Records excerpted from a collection

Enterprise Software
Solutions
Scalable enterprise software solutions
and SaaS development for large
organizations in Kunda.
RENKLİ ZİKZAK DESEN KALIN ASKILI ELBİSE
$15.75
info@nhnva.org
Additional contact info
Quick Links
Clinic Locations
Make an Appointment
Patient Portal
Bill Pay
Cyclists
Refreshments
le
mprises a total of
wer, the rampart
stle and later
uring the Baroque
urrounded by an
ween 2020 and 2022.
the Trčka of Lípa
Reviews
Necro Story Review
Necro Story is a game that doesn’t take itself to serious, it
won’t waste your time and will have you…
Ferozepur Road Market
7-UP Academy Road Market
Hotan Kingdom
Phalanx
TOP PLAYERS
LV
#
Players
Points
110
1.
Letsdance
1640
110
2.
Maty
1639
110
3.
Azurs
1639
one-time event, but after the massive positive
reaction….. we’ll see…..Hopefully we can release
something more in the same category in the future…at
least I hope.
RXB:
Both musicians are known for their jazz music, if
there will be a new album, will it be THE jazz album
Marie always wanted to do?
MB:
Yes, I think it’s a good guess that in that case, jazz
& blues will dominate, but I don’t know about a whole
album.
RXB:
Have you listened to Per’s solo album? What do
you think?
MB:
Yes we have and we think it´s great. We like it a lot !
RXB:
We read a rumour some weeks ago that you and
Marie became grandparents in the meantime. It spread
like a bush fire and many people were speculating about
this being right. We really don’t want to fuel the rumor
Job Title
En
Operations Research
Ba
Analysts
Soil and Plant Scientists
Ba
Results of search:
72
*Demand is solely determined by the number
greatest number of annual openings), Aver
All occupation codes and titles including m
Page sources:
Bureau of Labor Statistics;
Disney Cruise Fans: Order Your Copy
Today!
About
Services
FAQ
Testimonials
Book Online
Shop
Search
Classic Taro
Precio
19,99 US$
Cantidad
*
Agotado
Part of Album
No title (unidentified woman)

...

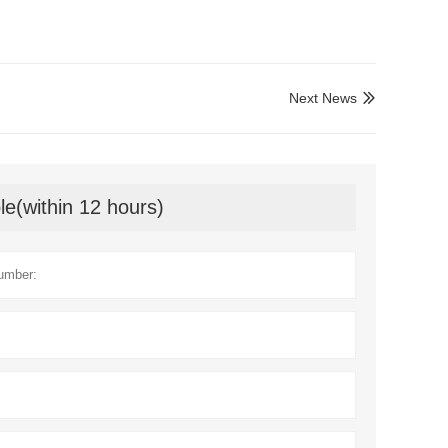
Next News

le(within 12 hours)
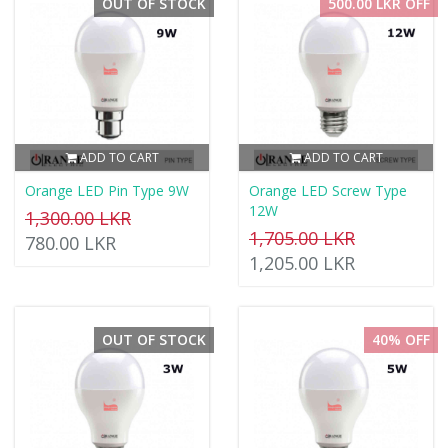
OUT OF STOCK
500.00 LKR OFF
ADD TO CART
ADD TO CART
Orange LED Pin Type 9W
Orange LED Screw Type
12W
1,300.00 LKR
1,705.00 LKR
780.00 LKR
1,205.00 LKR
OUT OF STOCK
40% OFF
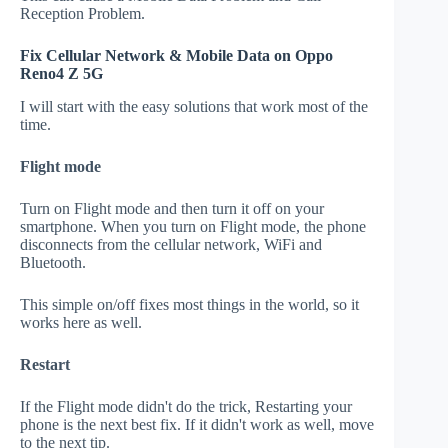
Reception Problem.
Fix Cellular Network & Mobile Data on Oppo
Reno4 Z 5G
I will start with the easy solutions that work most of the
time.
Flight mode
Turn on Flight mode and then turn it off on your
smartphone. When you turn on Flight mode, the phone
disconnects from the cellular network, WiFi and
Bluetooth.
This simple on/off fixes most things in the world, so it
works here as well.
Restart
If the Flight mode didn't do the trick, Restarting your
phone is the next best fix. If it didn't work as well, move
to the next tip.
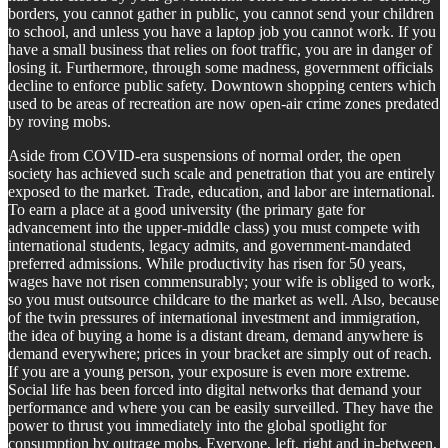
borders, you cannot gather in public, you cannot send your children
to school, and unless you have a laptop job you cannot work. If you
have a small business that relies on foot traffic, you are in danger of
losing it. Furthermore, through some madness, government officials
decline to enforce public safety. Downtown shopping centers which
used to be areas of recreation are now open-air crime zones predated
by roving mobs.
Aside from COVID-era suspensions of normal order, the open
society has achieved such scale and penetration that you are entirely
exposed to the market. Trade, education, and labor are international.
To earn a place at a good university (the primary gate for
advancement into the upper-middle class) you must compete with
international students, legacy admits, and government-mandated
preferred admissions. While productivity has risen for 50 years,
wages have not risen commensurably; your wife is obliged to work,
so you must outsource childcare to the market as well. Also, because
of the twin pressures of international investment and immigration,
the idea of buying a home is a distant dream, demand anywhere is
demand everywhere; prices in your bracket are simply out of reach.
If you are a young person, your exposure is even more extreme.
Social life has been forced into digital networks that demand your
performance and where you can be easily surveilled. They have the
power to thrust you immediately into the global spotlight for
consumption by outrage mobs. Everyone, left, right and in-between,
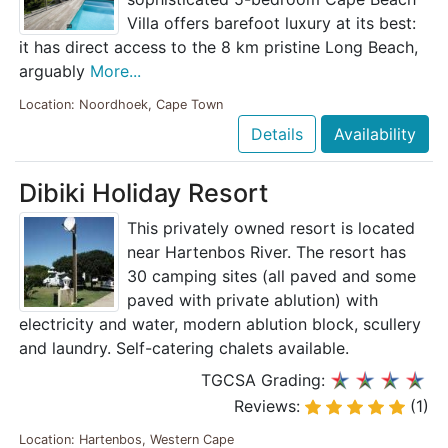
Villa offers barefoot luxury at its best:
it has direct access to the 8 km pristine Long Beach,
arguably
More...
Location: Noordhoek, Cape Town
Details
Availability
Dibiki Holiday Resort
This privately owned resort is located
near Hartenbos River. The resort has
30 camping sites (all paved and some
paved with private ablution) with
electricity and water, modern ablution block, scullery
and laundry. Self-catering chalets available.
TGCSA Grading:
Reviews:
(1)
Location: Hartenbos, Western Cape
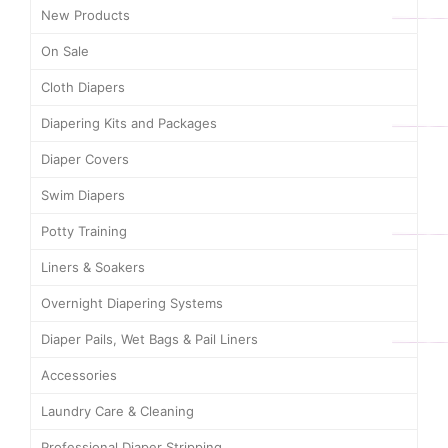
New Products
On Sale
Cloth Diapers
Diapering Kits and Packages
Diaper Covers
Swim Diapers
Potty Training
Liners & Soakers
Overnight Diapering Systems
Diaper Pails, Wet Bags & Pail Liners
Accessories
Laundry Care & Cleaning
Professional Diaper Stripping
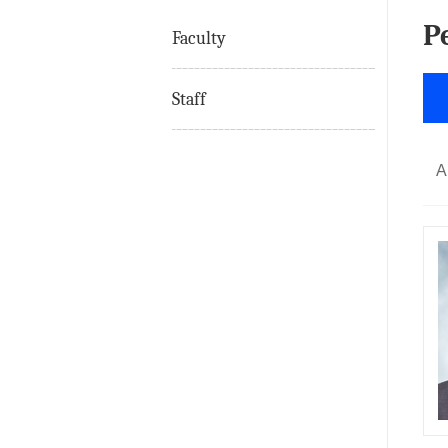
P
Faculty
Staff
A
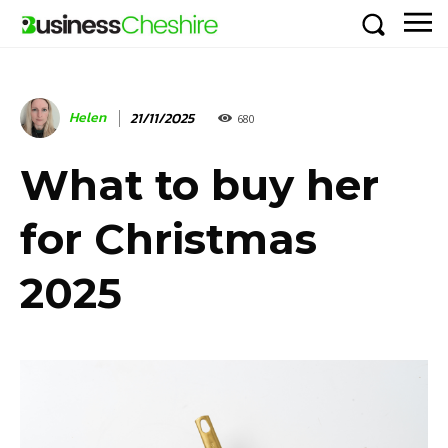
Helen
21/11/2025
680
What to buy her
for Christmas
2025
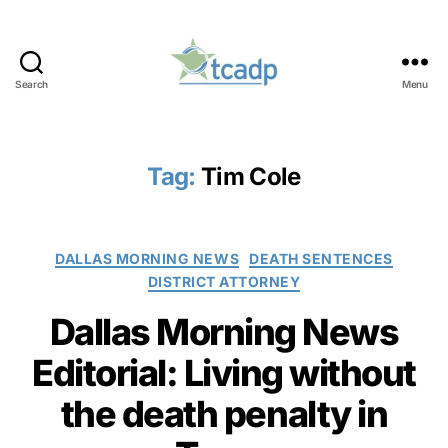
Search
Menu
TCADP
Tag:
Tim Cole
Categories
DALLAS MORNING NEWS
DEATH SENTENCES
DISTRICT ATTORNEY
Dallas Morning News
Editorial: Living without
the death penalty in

==

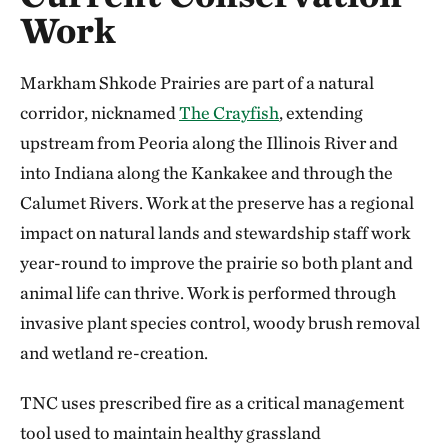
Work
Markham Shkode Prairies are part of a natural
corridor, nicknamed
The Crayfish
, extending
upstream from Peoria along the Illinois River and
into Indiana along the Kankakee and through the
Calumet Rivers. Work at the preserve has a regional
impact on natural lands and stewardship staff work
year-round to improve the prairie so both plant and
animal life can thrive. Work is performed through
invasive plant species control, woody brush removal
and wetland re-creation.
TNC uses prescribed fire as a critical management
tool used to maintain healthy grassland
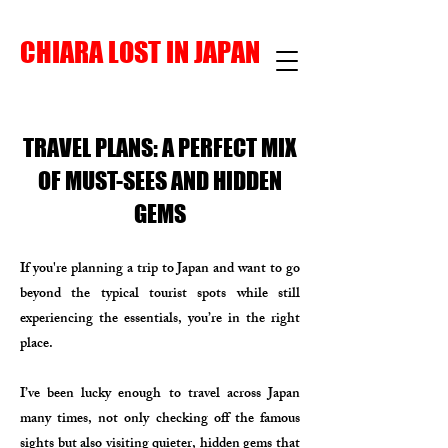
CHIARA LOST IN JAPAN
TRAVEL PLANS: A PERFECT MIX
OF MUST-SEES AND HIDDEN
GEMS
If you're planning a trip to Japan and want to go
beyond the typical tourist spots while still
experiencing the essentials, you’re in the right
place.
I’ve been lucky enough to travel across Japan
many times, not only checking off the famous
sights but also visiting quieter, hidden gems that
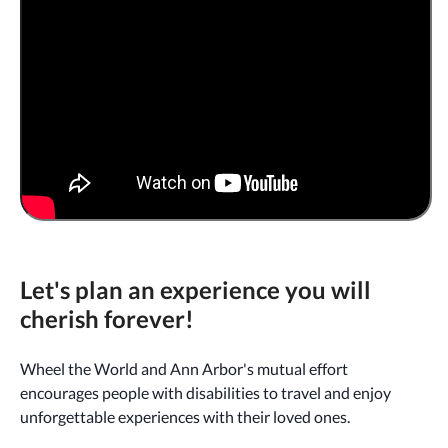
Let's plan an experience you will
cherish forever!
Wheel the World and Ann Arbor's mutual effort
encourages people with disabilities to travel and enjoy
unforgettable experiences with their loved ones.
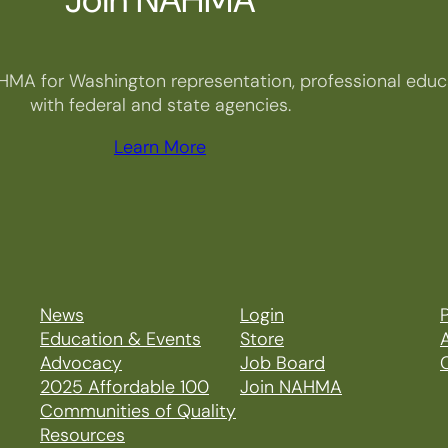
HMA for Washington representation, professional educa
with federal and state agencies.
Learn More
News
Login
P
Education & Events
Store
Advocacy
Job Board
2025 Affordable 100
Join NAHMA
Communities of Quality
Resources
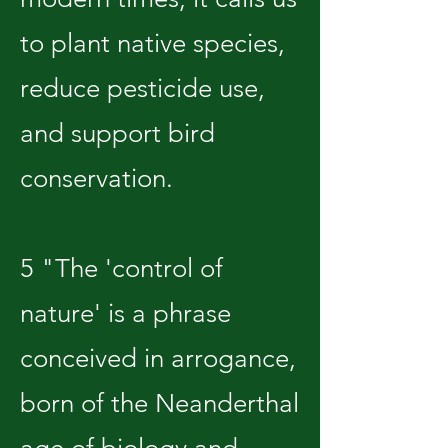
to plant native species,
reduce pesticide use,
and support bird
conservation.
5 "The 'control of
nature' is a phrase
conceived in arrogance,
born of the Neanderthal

## Exercise objective
Nothing but the lines with "life" should be returned, copied from the entries above.

## Answer space
Social life has been forced into digital networks that demand your
animal life can thrive. Work is performed through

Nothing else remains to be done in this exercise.